Opinion
Case No. 1:15:CR:90-01
12-07-2015
FINDINGS OF FACT AND CONCLUSIONS OF LAW REGARDING MOTION TO SUPPRESS (Dkt. # 61)
Defendant, Dominick Johnson, has been charged in a superseding indictment with various offenses arising out of several bank robberies that occurred in and around Kalamazoo, Michigan between May 2014 and January 2015. Defendant has moved to suppress a statement that he made to law enforcement officers on March 31, 2015 at the Van Buren County Jail on the grounds that the statement was obtained in violation of his Fifth Amendment rights to remain silent and to counsel. In response, the Government submitted an audio/video recording of the entire interview and asserts that an evidentiary hearing is unnecessary because the Court can determine from the recording whether Defendant's rights were violated.
Having reviewed the entire recorded interview, the Court concludes that an evidentiary hearing is unnecessary. Because the recording shows that Defendant's rights were not violated, the Court will deny Defendant's motion.
I. FINDINGS OF FACT
On February 27, 2015, Trooper John Moore of the Michigan State Police stopped a vehicle, in which Defendant was a passenger, traveling westbound on Interstate 94, west of Kalamazoo, Michigan. Trooper Moore searched the vehicle and found a semiautomatic pistol. Defendant was arrested and taken to the Van Buren County Jail, where he was detained on a state weapons charge.
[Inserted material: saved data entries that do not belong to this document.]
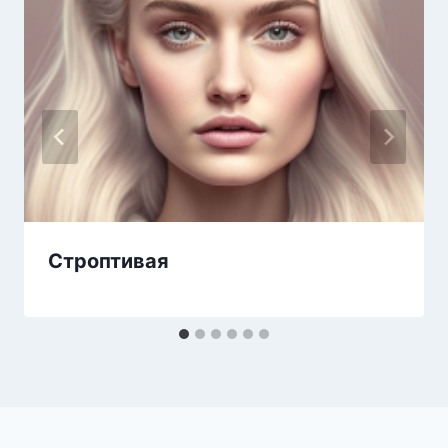
Строптивая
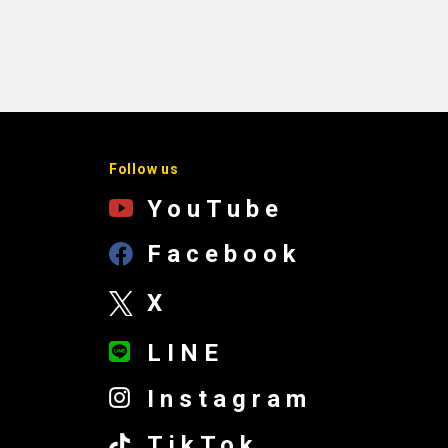
Follow us
YouTube
Facebook
X
LINE
Instagram
TikTok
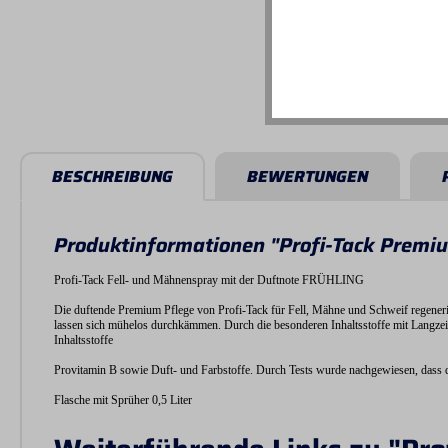
BESCHREIBUNG
BEWERTUNGEN
Produktinformationen "Profi-Tack Premi
Profi-Tack Fell- und Mähnenspray mit der Duftnote FRÜHLING
Die duftende Premium Pflege von Profi-Tack für Fell, Mähne und Schweif regeneri
lassen sich mühelos durchkämmen. Durch die besonderen Inhaltsstoffe mit Langzeite
Inhaltsstoffe
Provitamin B sowie Duft- und Farbstoffe. Durch Tests wurde nachgewiesen, dass die
Flasche mit Sprüher 0,5 Liter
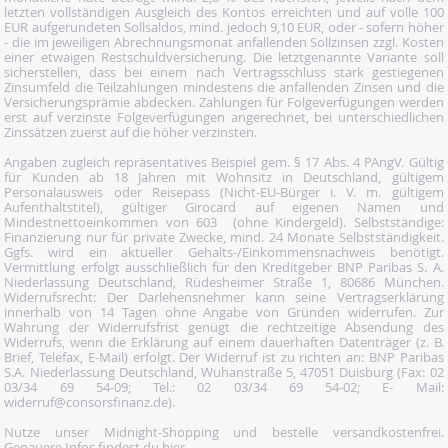
letzten vollständigen Ausgleich des Kontos erreichten und auf volle 100
EUR aufgerundeten Sollsaldos, mind. jedoch 9,10 EUR, oder - sofern höher
- die im jeweiligen Abrechnungsmonat anfallenden Sollzinsen zzgl. Kosten
einer etwaigen Restschuldversicherung. Die letztgenannte Variante soll
sicherstellen, dass bei einem nach Vertragsschluss stark gestiegenen
Zinsumfeld die Teilzahlungen mindestens die anfallenden Zinsen und die
Versicherungsprämie abdecken. Zahlungen für Folgeverfügungen werden
erst auf verzinste Folgeverfügungen angerechnet, bei unterschiedlichen
Zinssätzen zuerst auf die höher verzinsten.
Angaben zugleich repräsentatives Beispiel gem. § 17 Abs. 4 PAngV. Gültig
für Kunden ab 18 Jahren mit Wohnsitz in Deutschland, gültigem
Personalausweis oder Reisepass (Nicht-EU-Bürger i. V. m. gültigem
Aufenthaltstitel), gültiger Girocard auf eigenen Namen und
Mindestnettoeinkommen von 603  (ohne Kindergeld). Selbstständige:
Finanzierung nur für private Zwecke, mind. 24 Monate Selbstständigkeit.
Ggfs. wird ein aktueller Gehalts-/Einkommensnachweis benötigt.
Vermittlung erfolgt ausschließlich für den Kreditgeber BNP Paribas S. A.
Niederlassung Deutschland, Rüdesheimer Straße 1, 80686 München.
Widerrufsrecht: Der Darlehensnehmer kann seine Vertragserklärung
innerhalb von 14 Tagen ohne Angabe von Gründen widerrufen. Zur
Wahrung der Widerrufsfrist genügt die rechtzeitige Absendung des
Widerrufs, wenn die Erklärung auf einem dauerhaften Datenträger (z. B.
Brief, Telefax, E-Mail) erfolgt. Der Widerruf ist zu richten an: BNP Paribas
S.A. Niederlassung Deutschland, Wuhanstraße 5, 47051 Duisburg (Fax: 02
03/34 69 54-09; Tel.: 02 03/34 69 54-02; E- Mail:
widerruf@consorsfinanz.de).
Nutze unser Midnight-Shopping und bestelle versandkostenfrei.
Genauere Infos findest du
hier
.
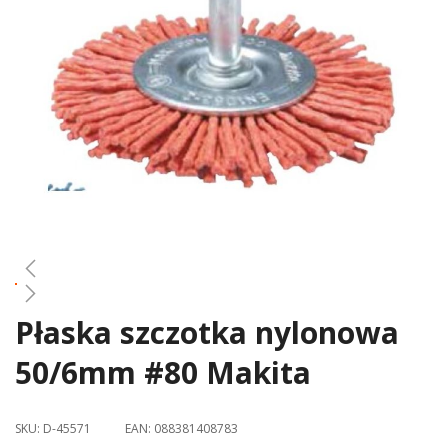
gallery
Płaska szczotka nylonowa
Skip
to
50/6mm #80 Makita
the
beginning
of
SKU:
D-45571
EAN:
088381408783
the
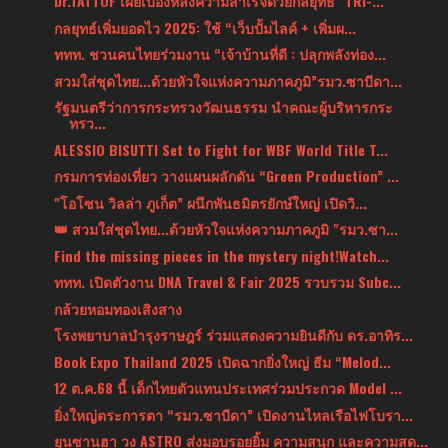
Dr.TATTOF เผยเบื้องหลังความสำเร็จด้วยกลยุทธ์ "TRI-...
กลยุทธ์เพิ่มยอดไว 2025: ใช้ “เว็บปั้มไลค์ + เพิ่มผ...
ททท. ชวนคนไทยร่วมงาน “เจ้าบ้านที่ดี : ปลุกพลังท่อง...
สวมใส่ชุดไทย...ด้วยหัวใจแห่งความภาคภูมิ”รมว.ซาบีดา...
รัฐมนตรีว่าการกระทรวงวัฒนธรรม นำคณะผู้บริหารกระ
ทรว...
ALESSIO BISUTTI Set to Fight for WBF World Title T...
กรมการท่องเที่ยว วางแผนผลักดัน “Green Production” ...
"โอโซน วิลล่า ภูเก็ต” ผนึกพันธมิตรยักษ์ใหญ่ เปิดวิ...
👑 สวมใส่ชุดไทย...ด้วยหัวใจแห่งความภาคภูมิ "รมว.ซา...
Find the missing pieces in the mystery night!Watch...
ททท. เปิดตัวงาน DNA Travel & Fair 2025 รวบรวม Subc...
กล้วยหอมทองเสิงสาง
โรงพยาบาลบำรุงราษฎร์ ร่วมแสดงความยินดีกับ ดร.อาทิร...
Book Expo Thailand 2025 เปิดฉากยิ่งใหญ่ ธีม “Melod...
12 ต.ค.68 นี้ เด็กไทยตัวแทนประเทศร่วมประกวด Model ...
ยิ่งใหญ่ตระการตา “รมว.ซาบีดา” เปิดงานไหลเรือไฟโบรา...
ยุนซานฮา วง ASTRO ส่งมอบรอยยิ้ม ความสนุก และความสด...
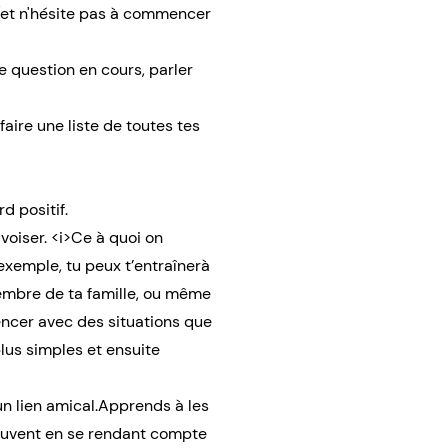
 (et n'hésite pas à commencer
e question en cours, parler
faire une liste de toutes tes
d positif.
ivoiser. <i>Ce à quoi on
 exemple, tu peux t’entraînerà
membre de ta famille, ou même
encer avec des situations que
lus simples et ensuite
un lien amical.Apprends à les
 souvent en se rendant compte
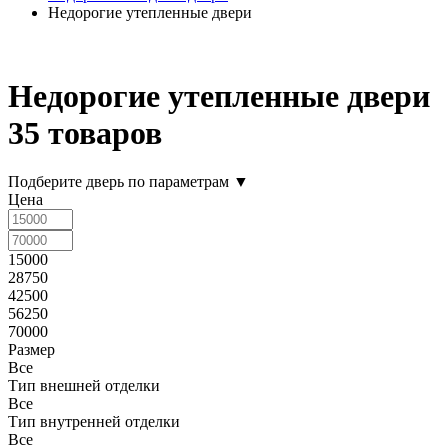
Недорогие утепленные двери
Недорогие утепленные двери
35 товаров
Подберите дверь по параметрам
▼
Цена
15000
28750
42500
56250
70000
Размер
Все
Тип внешней отделки
Все
Тип внутренней отделки
Все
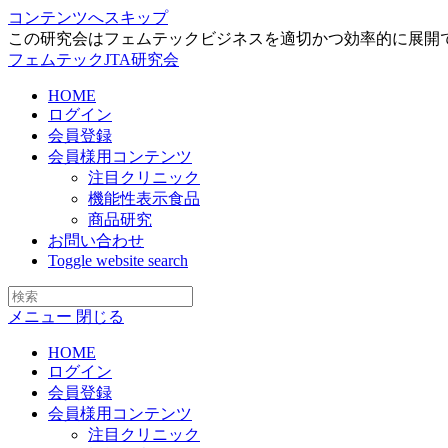
コンテンツへスキップ
この研究会はフェムテックビジネスを適切かつ効率的に展開
フェムテックJTA研究会
HOME
ログイン
会員登録
会員様用コンテンツ
注目クリニック
機能性表示食品
商品研究
お問い合わせ
Toggle website search
メニュー
閉じる
HOME
ログイン
会員登録
会員様用コンテンツ
注目クリニック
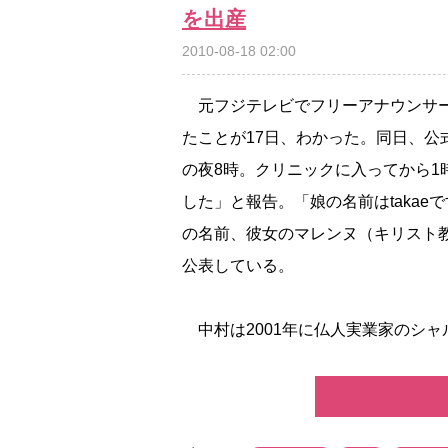
を出産
2010-08-18 02:00
元フジテレビでフリーアナウンサー
たことが17日、わかった。同日、公
の夜8時。クリニックに入ってから1時
した」と報告。「娘の名前はtaka
の名前、彼女のマレンヌ（キリスト
公表している。
中村は2001年に仏人実業家のシャル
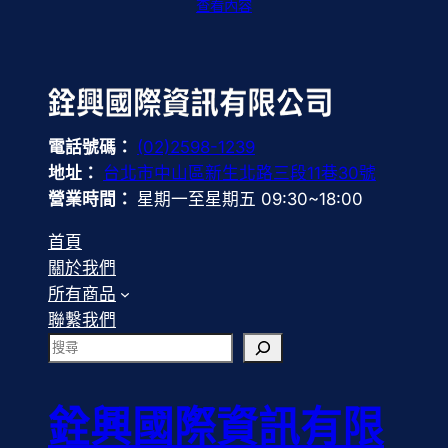
查看內容
電話號碼：
(02)2598-1239
地址：
台北市中山區新生北路三段11巷30號
營業時間：
星期一至星期五 09:30~18:00
首頁
關於我們
所有商品
聯繫我們
搜
尋
銓興國際資訊有限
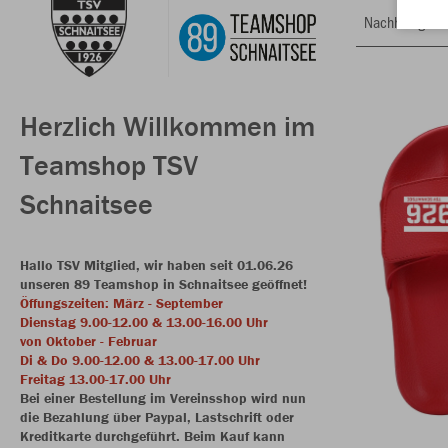
Nachhaltig
Herzlich Willkommen im
Teamshop TSV
Schnaitsee
Hallo TSV Mitglied, wir haben seit 01.06.26
unseren 89 Teamshop in Schnaitsee geöffnet!
Öffungszeiten: März - September
Dienstag 9.00-12.00 & 13.00-16.00 Uhr
von Oktober - Februar
Di & Do 9.00-12.00 & 13.00-17.00 Uhr
Freitag 13.00-17.00 Uhr
Bei einer Bestellung im Vereinsshop wird nun
die Bezahlung über Paypal, Lastschrift oder
Kreditkarte durchgeführt. Beim Kauf kann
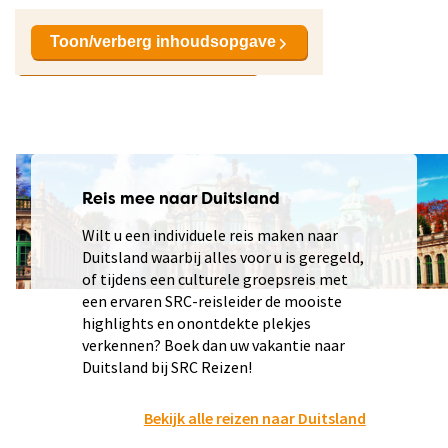
Toon/verberg inhoudsopgave
Bekijk reizen naar Duitsland
Reis mee naar Duitsland
Wilt u een individuele reis maken naar
Duitsland waarbij alles voor u is geregeld,
of tijdens een culturele groepsreis met
een ervaren SRC-reisleider de mooiste
highlights en onontdekte plekjes
verkennen? Boek dan uw vakantie naar
Duitsland bij SRC Reizen!
Bekijk alle reizen naar Duitsland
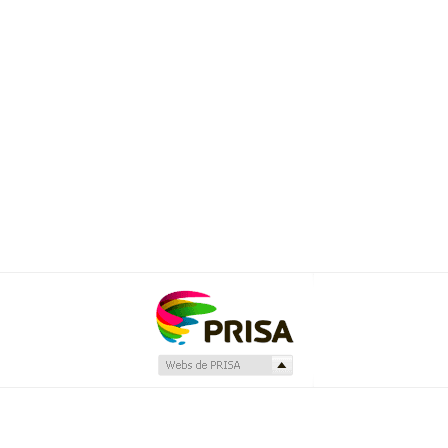
Producción musical Cadena Ser, España 2026.
CONTACTO COMERCIAL
Aviso legal
Política de privacidad
Política de Cookies
Configuración de Cookies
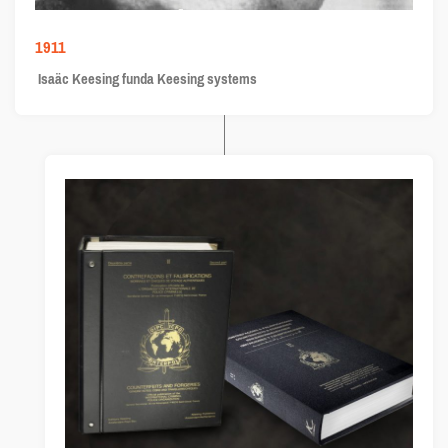
1911
Isaäc Keesing funda Keesing systems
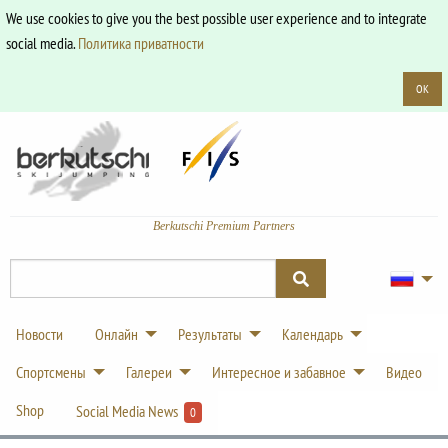
We use cookies to give you the best possible user experience and to integrate
social media.
Политика приватности
OK
Berkutschi Premium Partners
Новости
Онлайн
Результаты
Календарь
Спортсмены
Галереи
Интересное и забавное
Видео
Shop
Social Media News
0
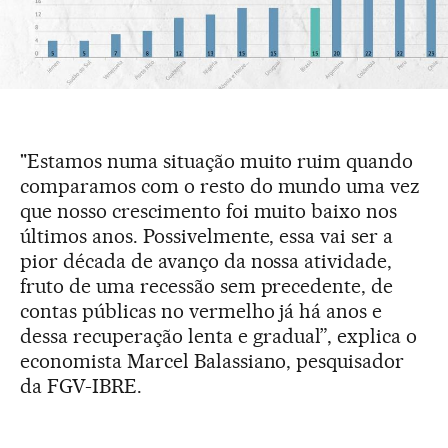
"Estamos numa situação muito ruim quando
comparamos com o resto do mundo uma vez
que nosso crescimento foi muito baixo nos
últimos anos. Possivelmente, essa vai ser a
pior década de avanço da nossa atividade,
fruto de uma recessão sem precedente, de
contas públicas no vermelho já há anos e
dessa recuperação lenta e gradual”, explica o
economista Marcel Balassiano, pesquisador
da FGV-IBRE.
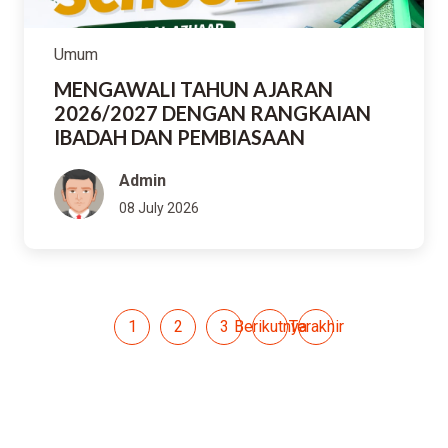
Umum
MENGAWALI TAHUN AJARAN
2026/2027 DENGAN RANGKAIAN
IBADAH DAN PEMBIASAAN
Admin
08 July 2026
1
2
3
Berikutnya
Terakhir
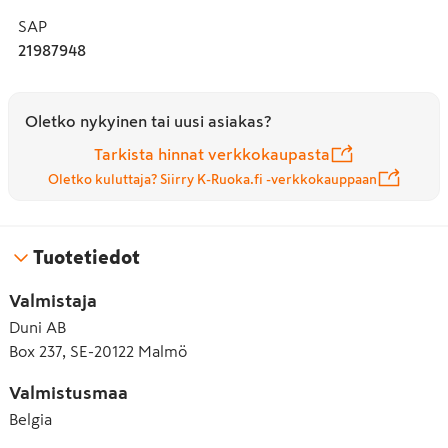
SAP
21987948
Oletko nykyinen tai uusi asiakas?
Tarkista hinnat verkkokaupasta
Oletko kuluttaja? Siirry K-Ruoka.fi -verkkokauppaan
Tuotetiedot
Valmistaja
Duni AB
Box 237, SE-20122 Malmö
Valmistusmaa
Belgia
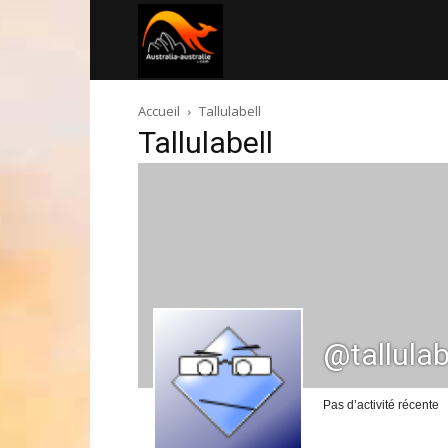
Australia-
Accueil
Tallulabell
australie.com
Tallulabell
@tallulab
Pas d’activité récente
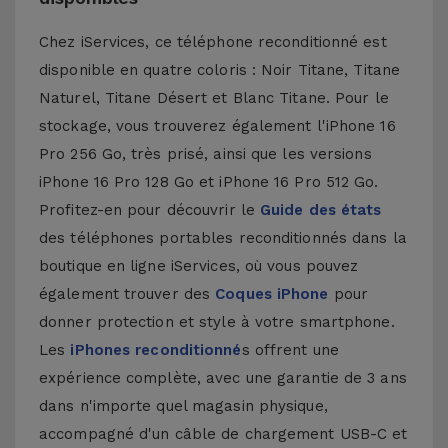
Chez iServices, ce téléphone reconditionné est
disponible en quatre coloris : Noir Titane, Titane
Naturel, Titane Désert et Blanc Titane. Pour le
stockage, vous trouverez également l'iPhone 16
Pro 256 Go, très prisé, ainsi que les versions
iPhone 16 Pro 128 Go et iPhone 16 Pro 512 Go.
Profitez-en pour découvrir le
Guide des états
des téléphones portables reconditionnés dans la
boutique en ligne iServices, où vous pouvez
également trouver des
Coques iPhone
pour
donner protection et style à votre smartphone.
Les
iPhones reconditionné
s
offrent une
expérience complète, avec une garantie de 3 ans
dans n'importe quel magasin physique,
accompagné d'un câble de chargement USB-C et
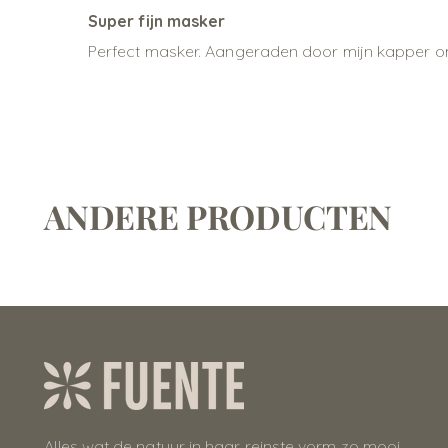
Super fijn masker
Perfect masker. Aangeraden door mijn kapper omd
ANDERE PRODUCTEN
Alles wat de natuur in haar reinste vorm zo mooi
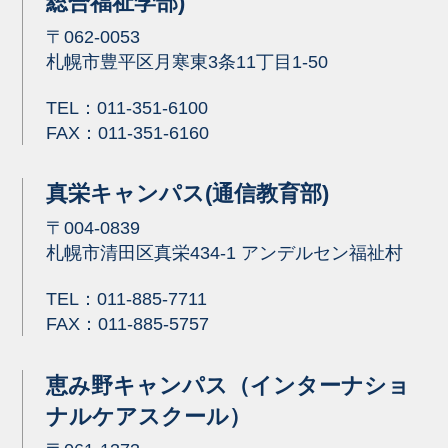
総合福祉学部)
〒062-0053
札幌市豊平区月寒東3条11丁目1-50
TEL：
011-351-6100
FAX：011-351-6160
真栄キャンパス(通信教育部)
〒004-0839
札幌市清田区真栄434-1 アンデルセン福祉村
TEL：
011-885-7711
FAX：011-885-5757
恵み野キャンパス（インターナショ
ナルケアスクール）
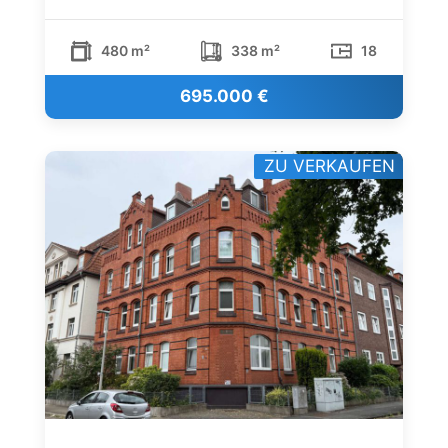
480 m²
338 m²
18
695.000 €
ZU VERKAUFEN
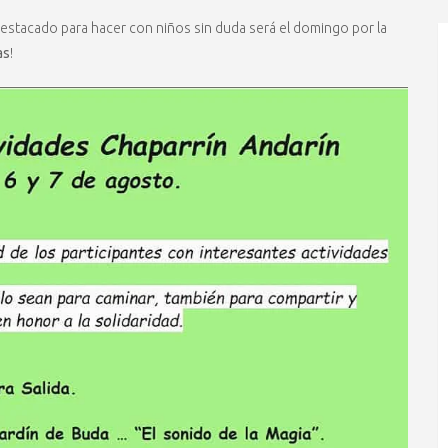
destacado para hacer con niños sin duda será el domingo por la
as
!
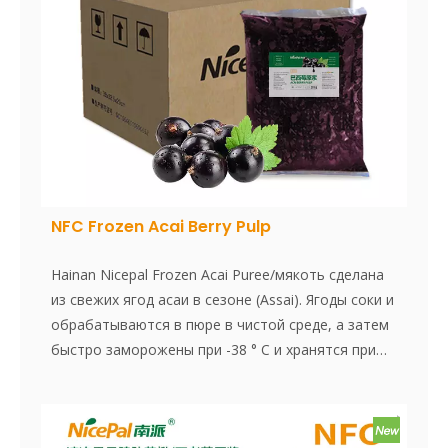
NFC Frozen Acai Berry Pulp
Hainan Nicepal Frozen Acai Puree/мякоть сделана
из свежих ягод асаи в сезоне (Assai). Ягоды соки и
обрабатываются в пюре в чистой среде, а затем
быстро заморожены при -38 ° C и хранятся при
-18 ° C. Весь процесс, от приготовления сока до
быстрого замораживания, завершается в
течение 30 минут, что эффективно сохраняет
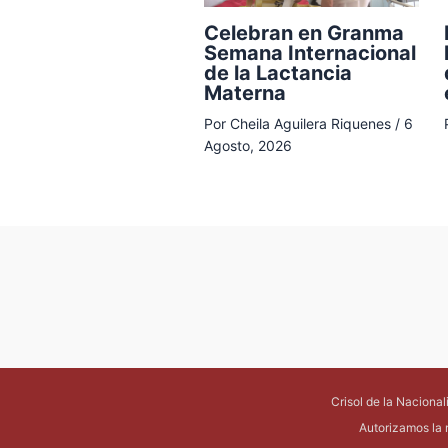
Celebran en Granma
Semana Internacional
de la Lactancia
Materna
Por
Cheila Aguilera Riquenes
/
6
Agosto, 2026
Crisol de la Naciona
Autorizamos la 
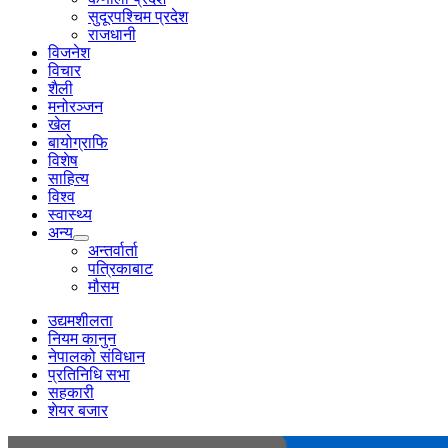
सुदूरपश्चिम प्रदेश
राजधानी
विजनेश
विचार
शैली
मनोरञ्जन
खेल
बायोग्राफि
विशेष
साहित्य
विश्व
स्वास्थ्य
अन्य
अन्तर्वार्ता
पत्रिकाबाट
मौसम
उद्यमशीलता
नियम कानुन
नेपालको संविधान
प्रतिनिधि सभा
सहकारी
शेयर बजार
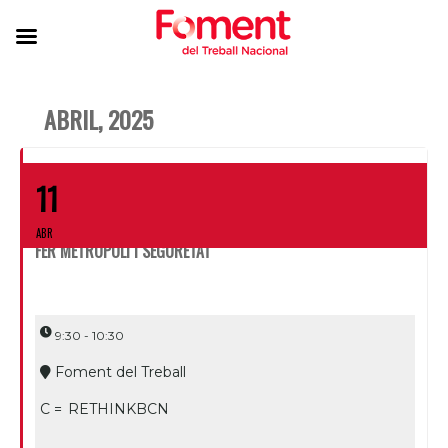
ABRIL, 2025
11
ABR
FER METRÒPOLI I SEGURETAT
9:30 - 10:30
Foment del Treball
C =
RETHINKBCN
On March 31, 2005, FBI Agent Brent Johnson and Detective Bill Sperrel of the Kalamazoo County Sheriff's Department went to the jail to interview Defendant about several bank robberies that they were investigating. The agent and the detective met with Defendant in an interview room. Defendant was handcuffed during the entire interview.
The detective's last name is not entirely clear from the recording. Agent Johnson testified before the Court at the evidentiary hearing held on September 23, 2015.
At the beginning of the interview, the agent and the detective introduced themselves and said that they wanted to talk to Defendant. Defendant said, "I don't know what this is about," and the agent and the detective told Defendant that they would explain why they were there. The agent told Defendant that they were not there to talk about why Defendant was currently in jail and did not want to discuss anything about the circumstances of that case. Defendant then responded, "I need an attorney present. I don't have anything to say. I don't know what this is about." The agent said, "We can explain that, but since you said you want an attorney present, you know, we'll stop that, unless you want us to explain what this is about, and we can do that." Defendant then asked, "Are you trying to charge me with something, because I ain't . . . ," at which point the detective said, "Eventually? The answer is yes."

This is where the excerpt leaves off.